La inmigración irregular procedente del norte de África también engrosa este limbo estadístico, reflejando el embudo burocrático de las oficinas estatales. Según el Observatorio Permanente de Inmigración (OPI), los marroquíes representan la segunda nacionalidad extracomunitaria con más presencia en Alicante. El Ministerio registra a 43.490 de ellos con permiso de residencia, pero el censo del INE eleva la cifra real a 49.700; una diferencia de 6.259 marroquíes en situación irregular. En el caso de Argelia, la tesitura es similar, sumando otros 7.982 ciudadanos sin la documentación en regla.

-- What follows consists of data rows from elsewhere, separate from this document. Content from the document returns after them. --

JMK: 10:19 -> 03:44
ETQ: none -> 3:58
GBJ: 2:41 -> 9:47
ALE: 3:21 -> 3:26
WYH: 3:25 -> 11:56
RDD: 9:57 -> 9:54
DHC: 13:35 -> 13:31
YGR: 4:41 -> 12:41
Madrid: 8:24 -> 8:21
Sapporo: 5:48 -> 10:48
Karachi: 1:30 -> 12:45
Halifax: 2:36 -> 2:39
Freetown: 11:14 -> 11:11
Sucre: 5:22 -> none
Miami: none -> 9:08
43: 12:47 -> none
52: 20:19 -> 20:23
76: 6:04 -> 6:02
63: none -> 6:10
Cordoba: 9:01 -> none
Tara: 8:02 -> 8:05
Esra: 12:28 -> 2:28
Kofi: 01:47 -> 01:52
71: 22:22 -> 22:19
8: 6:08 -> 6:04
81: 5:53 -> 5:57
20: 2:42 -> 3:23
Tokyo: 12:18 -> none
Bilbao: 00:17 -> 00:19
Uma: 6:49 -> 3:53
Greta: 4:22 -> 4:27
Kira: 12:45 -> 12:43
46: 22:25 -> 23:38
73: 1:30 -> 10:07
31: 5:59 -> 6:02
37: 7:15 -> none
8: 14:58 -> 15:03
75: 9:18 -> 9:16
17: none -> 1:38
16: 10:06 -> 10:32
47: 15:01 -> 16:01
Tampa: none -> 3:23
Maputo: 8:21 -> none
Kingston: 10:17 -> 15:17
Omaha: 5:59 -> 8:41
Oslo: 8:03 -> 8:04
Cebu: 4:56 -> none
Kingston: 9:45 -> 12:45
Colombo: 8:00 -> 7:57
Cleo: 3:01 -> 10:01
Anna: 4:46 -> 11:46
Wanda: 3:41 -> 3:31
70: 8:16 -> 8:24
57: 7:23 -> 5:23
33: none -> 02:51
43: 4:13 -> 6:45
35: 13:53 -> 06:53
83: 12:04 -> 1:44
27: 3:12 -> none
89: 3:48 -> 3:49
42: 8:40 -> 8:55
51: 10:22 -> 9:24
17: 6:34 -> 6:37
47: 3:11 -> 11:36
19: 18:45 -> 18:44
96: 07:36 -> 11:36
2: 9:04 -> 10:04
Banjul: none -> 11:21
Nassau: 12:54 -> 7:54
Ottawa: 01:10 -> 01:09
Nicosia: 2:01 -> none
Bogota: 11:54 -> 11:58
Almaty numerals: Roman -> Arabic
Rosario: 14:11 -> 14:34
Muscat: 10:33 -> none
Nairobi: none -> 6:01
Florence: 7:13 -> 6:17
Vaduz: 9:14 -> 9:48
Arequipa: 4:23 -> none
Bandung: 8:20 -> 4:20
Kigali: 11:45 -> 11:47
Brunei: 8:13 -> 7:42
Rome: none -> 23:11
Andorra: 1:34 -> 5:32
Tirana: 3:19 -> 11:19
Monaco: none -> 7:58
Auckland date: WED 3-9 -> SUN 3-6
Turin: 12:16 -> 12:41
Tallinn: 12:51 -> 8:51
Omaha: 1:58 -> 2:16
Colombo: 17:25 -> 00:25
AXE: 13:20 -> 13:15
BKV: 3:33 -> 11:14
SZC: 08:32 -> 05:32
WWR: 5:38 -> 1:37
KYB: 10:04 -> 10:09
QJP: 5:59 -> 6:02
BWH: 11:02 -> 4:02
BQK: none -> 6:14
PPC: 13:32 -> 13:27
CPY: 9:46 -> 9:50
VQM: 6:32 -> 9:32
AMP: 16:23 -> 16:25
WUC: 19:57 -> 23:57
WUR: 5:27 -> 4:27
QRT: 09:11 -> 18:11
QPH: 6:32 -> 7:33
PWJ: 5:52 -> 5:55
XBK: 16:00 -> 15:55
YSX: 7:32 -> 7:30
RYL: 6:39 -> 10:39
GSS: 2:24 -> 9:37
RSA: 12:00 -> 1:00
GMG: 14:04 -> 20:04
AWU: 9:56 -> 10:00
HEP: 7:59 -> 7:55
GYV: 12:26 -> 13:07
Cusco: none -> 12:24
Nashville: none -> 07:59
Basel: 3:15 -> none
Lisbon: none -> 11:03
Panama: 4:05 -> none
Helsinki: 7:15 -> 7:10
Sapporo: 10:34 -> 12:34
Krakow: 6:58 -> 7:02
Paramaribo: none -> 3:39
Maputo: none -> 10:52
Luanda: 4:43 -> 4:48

El «arraigo» o cómo premiar la ilegalidad
Expertos legales en materia de extranjería confirman que el nuevo Reglamento de Extranjería se ha convertido en un potente incentivo para la inmigración ilegal a través de la figura del «arraigo». Esta vía permite a cualquier extranjero que haya accedido de forma irregular -ya sea rebasando el tiempo de un visado de turista o eludiendo los puestos fronterizos- obtener la residencia temporal si demuestra haber permanecido oculto o en situación ilegal en el país durante un periodo de dos años, tejiendo supuestos vínculos laborales, sociales o familiares. Al cierre de los últimos datos, un total de 20.311 personas en Alicante obtuvieron su permiso mediante esta fórmula, lo que para los críticos de este modelo supone premiar el incumplimiento de la ley penalizando a quienes intentan emigrar por los cauces legales.
Paralelamente, las autorizaciones de residencia legal totalizaron 220.405 al cierre de los últimos registros, un incremento del 8,37 % respecto al periodo anterior. La escalada en la última mitad de la década es todavía más drástica: desde el año de la pandemia, la cifra de extracomunitarios con permiso se ha duplicado, anotando una subida del 92 % en cinco años y un 113 % en la última década.
A nivel nacional, el escenario no es menos complejo. España roza ya los 3,5 millones de ciudadanos en régimen de extranjería (un 9 % más en solo un año). En esta clasificación de presión migratoria, Madrid y Barcelona lideran la tabla con más de 570.000 cada una, seguidas de Valencia con 226.000. Alicante se sitúa inmediatamente después, consolidada en la cuarta posición nacional y superando holgadamente a otras provincias de alta intensidad migratoria como Murcia, Málaga o Almería, confirmando que la provincia alicantina es uno de los epicentros de la crisis de control fronterizo y administrativo que afronta el país.